Abstract:Social media platforms face an ongoing challenge in combating the proliferation of social bots, automated accounts that are also known to distort public opinion and support the spread of disinformation. Over the years, social bots have evolved greatly, often becoming indistinguishable from real users, and more recently, families of bots have been identified that are powered by Large Language Models to produce content for posting. We suggest an idea to classify social users as bots or not using genetic similarity algorithms. These algorithms provide an adaptive method for analyzing user behavior, allowing for the continuous evolution of detection criteria in response to the ever-changing tactics of social bots. Our proposal involves an initial clustering of social users into distinct macro species based on the similarities of their timelines. Macro species are then classified as either bot or genuine based on genetic characteristics. The preliminary idea we present, once fully developed, will allow existing detection applications based on timeline equality alone to be extended to detect bots. By incorporating new metrics, our approach will systematically classify non-trivial accounts into appropriate categories, effectively peeling back layers to reveal non-obvious species.
What problem does this paper attempt to address?
The problem that this paper attempts to solve is the detection of social bots on social media platforms. Specifically, with the continuous evolution of social bots, their behaviors are becoming increasingly difficult to distinguish from those of real users, especially when using content generated by large - language models (LLMs). These social bots are not only numerous but are also often used to manipulate public opinion and support the spread of false information, which has brought serious negative impacts on society.

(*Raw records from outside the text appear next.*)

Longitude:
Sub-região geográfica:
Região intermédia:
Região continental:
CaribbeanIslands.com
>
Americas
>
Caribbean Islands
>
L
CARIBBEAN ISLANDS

To meet this challenge, the author proposes a new method based on genetic similarity to classify and identify social bots. The core idea of this method is to analyze users' online behavior patterns (represented by "digital DNA") and cluster users into different "species", and then further distinguish which are bot accounts and which are real - user accounts according to the genetic characteristics of these species.
### Overview of Main Problems and Solutions:
1. **Problem Background**:
- Social media platforms are facing the problem of an overabundance of social bots.
- These bots have complex behaviors and are difficult to distinguish, especially the recently emerged families of bots driven by large - language models.
- Traditional detection methods based on timeline equality are no longer sufficient to deal with these advanced bots.
2. **Proposed Solutions**:
- **Digital DNA Encoding**: Encode users' online behaviors into a character sequence, where each character represents a specific operation (such as tweeting, retweeting, replying, etc.).
- **Species Clustering**: Based on the Longest Common Substring (LCS) algorithm, cluster users into different macroscopic species. LCS is an indicator for measuring the similarity of users' behaviors.
- **Preliminary Classification**: Identify groups of users with similar behaviors through the significant change points of the LCS length, and initially divide them into the suspected bot group (gSpamBot) and the real - user group (gGenuine).
- **Genetic Similarity Classification**: For unlabeled species, use a custom - defined genetic similarity measure for classification. Calculate the similarity score through the sequence alignment algorithm and combine factors such as group size, and finally determine whether these species belong to bots or real users.
3. **Expected Effects**:
- Provide an adaptable method to analyze user behaviors, which can cope with the ever - changing strategies of social bots.
- Expand the existing detection applications based on timeline equality, introduce new measurement standards, and more systematically classify non - trivial accounts to reveal hidden bot species.
### Formula Representation:
- The character set \( B \) in digital DNA encoding is defined as:
\[
B = \begin{cases}
A & \text{Ordinary tweet} \\
T & \text{Retweet} \\
C & \text{Reply}
\end{cases}
\]
- The length of the Longest Common Substring (LCS) is used to measure the similarity of users' behaviors:
\[
LCS(s_1, s_2, \ldots, s_k)
\]
where \( s_i \) represents the digital DNA sequence of the \( i \) - th user.
Through this method, researchers hope to detect and classify social bots more effectively, thereby maintaining the healthy ecology of social media platforms.